Records drawn from a dataset
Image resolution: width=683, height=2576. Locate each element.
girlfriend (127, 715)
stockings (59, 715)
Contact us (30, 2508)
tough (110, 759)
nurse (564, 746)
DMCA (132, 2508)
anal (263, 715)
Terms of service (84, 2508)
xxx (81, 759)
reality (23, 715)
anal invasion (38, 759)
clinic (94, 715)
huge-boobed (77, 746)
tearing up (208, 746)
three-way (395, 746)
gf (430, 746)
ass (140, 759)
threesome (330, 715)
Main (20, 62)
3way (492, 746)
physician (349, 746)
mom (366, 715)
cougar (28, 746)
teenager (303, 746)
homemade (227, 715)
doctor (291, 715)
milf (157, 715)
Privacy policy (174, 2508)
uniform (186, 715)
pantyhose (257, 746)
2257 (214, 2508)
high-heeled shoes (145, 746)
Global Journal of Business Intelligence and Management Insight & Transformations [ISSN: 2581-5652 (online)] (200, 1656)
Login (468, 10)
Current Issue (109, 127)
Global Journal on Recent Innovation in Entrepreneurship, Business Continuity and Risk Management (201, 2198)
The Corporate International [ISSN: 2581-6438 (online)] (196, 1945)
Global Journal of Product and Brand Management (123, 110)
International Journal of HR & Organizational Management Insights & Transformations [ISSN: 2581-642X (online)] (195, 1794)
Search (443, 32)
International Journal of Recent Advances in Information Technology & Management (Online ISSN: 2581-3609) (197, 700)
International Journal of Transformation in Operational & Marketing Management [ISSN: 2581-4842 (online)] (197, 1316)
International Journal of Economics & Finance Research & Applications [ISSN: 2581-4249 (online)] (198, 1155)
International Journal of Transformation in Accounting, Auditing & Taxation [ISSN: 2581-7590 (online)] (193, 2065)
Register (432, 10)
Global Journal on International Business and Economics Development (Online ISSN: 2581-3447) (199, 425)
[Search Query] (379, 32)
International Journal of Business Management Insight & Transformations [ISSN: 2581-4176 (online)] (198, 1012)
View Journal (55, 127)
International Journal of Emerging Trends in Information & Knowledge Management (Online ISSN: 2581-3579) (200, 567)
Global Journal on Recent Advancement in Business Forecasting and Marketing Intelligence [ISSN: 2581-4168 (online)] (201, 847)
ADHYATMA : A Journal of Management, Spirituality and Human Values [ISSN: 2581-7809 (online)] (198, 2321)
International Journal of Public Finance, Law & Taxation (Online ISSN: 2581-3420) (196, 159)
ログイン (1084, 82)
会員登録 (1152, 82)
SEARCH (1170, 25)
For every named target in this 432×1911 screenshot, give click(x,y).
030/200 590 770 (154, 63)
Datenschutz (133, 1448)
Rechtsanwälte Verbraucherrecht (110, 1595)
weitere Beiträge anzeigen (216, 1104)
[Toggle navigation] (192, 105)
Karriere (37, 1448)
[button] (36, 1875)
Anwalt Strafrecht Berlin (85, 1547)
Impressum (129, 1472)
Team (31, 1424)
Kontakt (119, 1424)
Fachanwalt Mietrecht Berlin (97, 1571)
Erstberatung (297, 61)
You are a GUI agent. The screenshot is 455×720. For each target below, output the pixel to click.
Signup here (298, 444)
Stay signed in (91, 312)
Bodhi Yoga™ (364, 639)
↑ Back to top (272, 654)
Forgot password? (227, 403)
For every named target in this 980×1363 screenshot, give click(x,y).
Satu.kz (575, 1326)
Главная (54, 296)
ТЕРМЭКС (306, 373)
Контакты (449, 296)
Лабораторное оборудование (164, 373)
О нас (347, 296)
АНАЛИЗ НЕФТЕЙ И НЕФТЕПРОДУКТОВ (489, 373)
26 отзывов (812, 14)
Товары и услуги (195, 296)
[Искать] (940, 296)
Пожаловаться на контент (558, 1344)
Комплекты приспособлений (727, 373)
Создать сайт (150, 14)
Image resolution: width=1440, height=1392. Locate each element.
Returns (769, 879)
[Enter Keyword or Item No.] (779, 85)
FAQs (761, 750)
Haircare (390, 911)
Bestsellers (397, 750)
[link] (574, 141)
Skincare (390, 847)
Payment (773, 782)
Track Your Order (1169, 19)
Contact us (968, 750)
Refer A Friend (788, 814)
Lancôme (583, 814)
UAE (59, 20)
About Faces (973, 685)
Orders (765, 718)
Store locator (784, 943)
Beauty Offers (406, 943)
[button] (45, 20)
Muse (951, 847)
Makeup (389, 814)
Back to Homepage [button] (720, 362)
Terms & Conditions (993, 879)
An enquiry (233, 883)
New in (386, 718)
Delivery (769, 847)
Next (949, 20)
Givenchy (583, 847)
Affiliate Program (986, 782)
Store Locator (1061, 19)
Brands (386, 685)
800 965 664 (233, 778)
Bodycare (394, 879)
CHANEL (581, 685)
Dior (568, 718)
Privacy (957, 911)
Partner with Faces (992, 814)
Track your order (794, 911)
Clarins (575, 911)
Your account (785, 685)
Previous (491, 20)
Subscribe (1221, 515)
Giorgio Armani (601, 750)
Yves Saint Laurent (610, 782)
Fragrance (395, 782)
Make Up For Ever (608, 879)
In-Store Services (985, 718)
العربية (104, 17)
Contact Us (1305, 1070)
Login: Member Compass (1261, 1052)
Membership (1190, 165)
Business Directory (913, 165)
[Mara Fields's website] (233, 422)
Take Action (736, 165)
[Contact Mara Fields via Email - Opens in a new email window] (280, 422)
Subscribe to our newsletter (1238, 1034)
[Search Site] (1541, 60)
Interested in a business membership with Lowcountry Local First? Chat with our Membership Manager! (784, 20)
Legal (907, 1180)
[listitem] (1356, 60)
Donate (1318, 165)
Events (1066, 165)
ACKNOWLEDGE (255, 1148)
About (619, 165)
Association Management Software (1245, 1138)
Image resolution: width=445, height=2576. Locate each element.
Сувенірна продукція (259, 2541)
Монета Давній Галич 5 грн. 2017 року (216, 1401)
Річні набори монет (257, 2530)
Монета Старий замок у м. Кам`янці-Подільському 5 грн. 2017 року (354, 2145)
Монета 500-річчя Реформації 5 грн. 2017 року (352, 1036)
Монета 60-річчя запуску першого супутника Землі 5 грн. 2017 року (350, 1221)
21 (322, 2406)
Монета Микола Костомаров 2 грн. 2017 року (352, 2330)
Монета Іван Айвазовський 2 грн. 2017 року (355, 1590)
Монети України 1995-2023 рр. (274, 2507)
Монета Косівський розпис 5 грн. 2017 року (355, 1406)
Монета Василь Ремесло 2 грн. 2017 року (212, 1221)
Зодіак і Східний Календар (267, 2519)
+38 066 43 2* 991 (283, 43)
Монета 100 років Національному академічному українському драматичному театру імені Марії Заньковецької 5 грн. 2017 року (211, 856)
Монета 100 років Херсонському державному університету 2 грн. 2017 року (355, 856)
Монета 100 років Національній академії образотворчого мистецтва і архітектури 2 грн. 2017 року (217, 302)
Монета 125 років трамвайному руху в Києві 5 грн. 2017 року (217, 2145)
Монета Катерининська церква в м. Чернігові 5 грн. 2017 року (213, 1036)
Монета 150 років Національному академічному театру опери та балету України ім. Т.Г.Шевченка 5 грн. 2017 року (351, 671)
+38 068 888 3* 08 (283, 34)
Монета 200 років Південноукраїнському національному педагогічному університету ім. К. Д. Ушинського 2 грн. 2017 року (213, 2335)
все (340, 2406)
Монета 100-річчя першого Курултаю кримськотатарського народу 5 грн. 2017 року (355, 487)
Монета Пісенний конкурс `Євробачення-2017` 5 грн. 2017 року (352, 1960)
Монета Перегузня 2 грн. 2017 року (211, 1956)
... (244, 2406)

Problem statement. All records shown above are to be given again verbatim.

Solution to the problem.
Image resolution: width=683, height=2576. Locate each element.
girlfriend (127, 715)
stockings (59, 715)
Contact us (30, 2508)
tough (110, 759)
nurse (564, 746)
DMCA (132, 2508)
anal (263, 715)
Terms of service (84, 2508)
xxx (81, 759)
reality (23, 715)
anal invasion (38, 759)
clinic (94, 715)
huge-boobed (77, 746)
tearing up (208, 746)
three-way (395, 746)
gf (430, 746)
ass (140, 759)
threesome (330, 715)
Main (20, 62)
3way (492, 746)
physician (349, 746)
mom (366, 715)
cougar (28, 746)
teenager (303, 746)
homemade (227, 715)
doctor (291, 715)
milf (157, 715)
Privacy policy (174, 2508)
uniform (186, 715)
pantyhose (257, 746)
2257 (214, 2508)
high-heeled shoes (145, 746)
Global Journal of Business Intelligence and Management Insight & Transformations [ISSN: 2581-5652 (online)] (200, 1656)
Login (468, 10)
Current Issue (109, 127)
Global Journal on Recent Innovation in Entrepreneurship, Business Continuity and Risk Management (201, 2198)
The Corporate International [ISSN: 2581-6438 (online)] (196, 1945)
Global Journal of Product and Brand Management (123, 110)
International Journal of HR & Organizational Management Insights & Transformations [ISSN: 2581-642X (online)] (195, 1794)
Search (443, 32)
International Journal of Recent Advances in Information Technology & Management (Online ISSN: 2581-3609) (197, 700)
International Journal of Transformation in Operational & Marketing Management [ISSN: 2581-4842 (online)] (197, 1316)
International Journal of Economics & Finance Research & Applications [ISSN: 2581-4249 (online)] (198, 1155)
International Journal of Transformation in Accounting, Auditing & Taxation [ISSN: 2581-7590 (online)] (193, 2065)
Register (432, 10)
Global Journal on International Business and Economics Development (Online ISSN: 2581-3447) (199, 425)
[Search Query] (379, 32)
International Journal of Business Management Insight & Transformations [ISSN: 2581-4176 (online)] (198, 1012)
View Journal (55, 127)
International Journal of Emerging Trends in Information & Knowledge Management (Online ISSN: 2581-3579) (200, 567)
Global Journal on Recent Advancement in Business Forecasting and Marketing Intelligence [ISSN: 2581-4168 (online)] (201, 847)
ADHYATMA : A Journal of Management, Spirituality and Human Values [ISSN: 2581-7809 (online)] (198, 2321)
International Journal of Public Finance, Law & Taxation (Online ISSN: 2581-3420) (196, 159)
ログイン (1084, 82)
会員登録 (1152, 82)
SEARCH (1170, 25)
For every named target in this 432×1911 screenshot, give click(x,y).
030/200 590 770 (154, 63)
Datenschutz (133, 1448)
Rechtsanwälte Verbraucherrecht (110, 1595)
weitere Beiträge anzeigen (216, 1104)
[Toggle navigation] (192, 105)
Karriere (37, 1448)
[button] (36, 1875)
Anwalt Strafrecht Berlin (85, 1547)
Impressum (129, 1472)
Team (31, 1424)
Kontakt (119, 1424)
Fachanwalt Mietrecht Berlin (97, 1571)
Erstberatung (297, 61)
You are a GUI agent. The screenshot is 455×720. For each target below, output the pixel to click.
Signup here (298, 444)
Stay signed in (91, 312)
Bodhi Yoga™ (364, 639)
↑ Back to top (272, 654)
Forgot password? (227, 403)
For every named target in this 980×1363 screenshot, give click(x,y).
Satu.kz (575, 1326)
Главная (54, 296)
ТЕРМЭКС (306, 373)
Контакты (449, 296)
Лабораторное оборудование (164, 373)
О нас (347, 296)
АНАЛИЗ НЕФТЕЙ И НЕФТЕПРОДУКТОВ (489, 373)
26 отзывов (812, 14)
Товары и услуги (195, 296)
[Искать] (940, 296)
Пожаловаться на контент (558, 1344)
Комплекты приспособлений (727, 373)
Создать сайт (150, 14)
Image resolution: width=1440, height=1392. Locate each element.
Returns (769, 879)
[Enter Keyword or Item No.] (779, 85)
FAQs (761, 750)
Haircare (390, 911)
Bestsellers (397, 750)
[link] (574, 141)
Skincare (390, 847)
Payment (773, 782)
Track Your Order (1169, 19)
Contact us (968, 750)
Refer A Friend (788, 814)
Lancôme (583, 814)
UAE (59, 20)
About Faces (973, 685)
Orders (765, 718)
Store locator (784, 943)
Beauty Offers (406, 943)
[button] (45, 20)
Muse (951, 847)
Makeup (389, 814)
Back to Homepage [button] (720, 362)
Terms & Conditions (993, 879)
An enquiry (233, 883)
New in (386, 718)
Delivery (769, 847)
Next (949, 20)
Givenchy (583, 847)
Affiliate Program (986, 782)
Store Locator (1061, 19)
Brands (386, 685)
800 965 664 (233, 778)
Bodycare (394, 879)
CHANEL (581, 685)
Dior (568, 718)
Privacy (957, 911)
Partner with Faces (992, 814)
Track your order (794, 911)
Clarins (575, 911)
Your account (785, 685)
Previous (491, 20)
Subscribe (1221, 515)
Giorgio Armani (601, 750)
Yves Saint Laurent (610, 782)
Fragrance (395, 782)
Make Up For Ever (608, 879)
In-Store Services (985, 718)
العربية (104, 17)
Contact Us (1305, 1070)
Login: Member Compass (1261, 1052)
Membership (1190, 165)
Business Directory (913, 165)
[Mara Fields's website] (233, 422)
Take Action (736, 165)
[Contact Mara Fields via Email - Opens in a new email window] (280, 422)
Subscribe to our newsletter (1238, 1034)
[Search Site] (1541, 60)
Interested in a business membership with Lowcountry Local First? Chat with our Membership Manager! (784, 20)
Legal (907, 1180)
[listitem] (1356, 60)
Donate (1318, 165)
Events (1066, 165)
ACKNOWLEDGE (255, 1148)
About (619, 165)
Association Management Software (1245, 1138)
Image resolution: width=445, height=2576. Locate each element.
Сувенірна продукція (259, 2541)
Монета Давній Галич 5 грн. 2017 року (216, 1401)
Річні набори монет (257, 2530)
Монета Старий замок у м. Кам`янці-Подільському 5 грн. 2017 року (354, 2145)
Монета 500-річчя Реформації 5 грн. 2017 року (352, 1036)
Монета 60-річчя запуску першого супутника Землі 5 грн. 2017 року (350, 1221)
21 (322, 2406)
Монета Микола Костомаров 2 грн. 2017 року (352, 2330)
Монета Іван Айвазовський 2 грн. 2017 року (355, 1590)
Монети України 1995-2023 рр. (274, 2507)
Монета Косівський розпис 5 грн. 2017 року (355, 1406)
Монета Василь Ремесло 2 грн. 2017 року (212, 1221)
Зодіак і Східний Календар (267, 2519)
+38 066 43 2* 991 (283, 43)
Монета 100 років Національному академічному українському драматичному театру імені Марії Заньковецької 5 грн. 2017 року (211, 856)
Монета 100 років Херсонському державному університету 2 грн. 2017 року (355, 856)
Монета 100 років Національній академії образотворчого мистецтва і архітектури 2 грн. 2017 року (217, 302)
Монета 125 років трамвайному руху в Києві 5 грн. 2017 року (217, 2145)
Монета Катерининська церква в м. Чернігові 5 грн. 2017 року (213, 1036)
Монета 150 років Національному академічному театру опери та балету України ім. Т.Г.Шевченка 5 грн. 2017 року (351, 671)
+38 068 888 3* 08 (283, 34)
Монета 200 років Південноукраїнському національному педагогічному університету ім. К. Д. Ушинського 2 грн. 2017 року (213, 2335)
все (340, 2406)
Монета 100-річчя першого Курултаю кримськотатарського народу 5 грн. 2017 року (355, 487)
Монета Пісенний конкурс `Євробачення-2017` 5 грн. 2017 року (352, 1960)
Монета Перегузня 2 грн. 2017 року (211, 1956)
... (244, 2406)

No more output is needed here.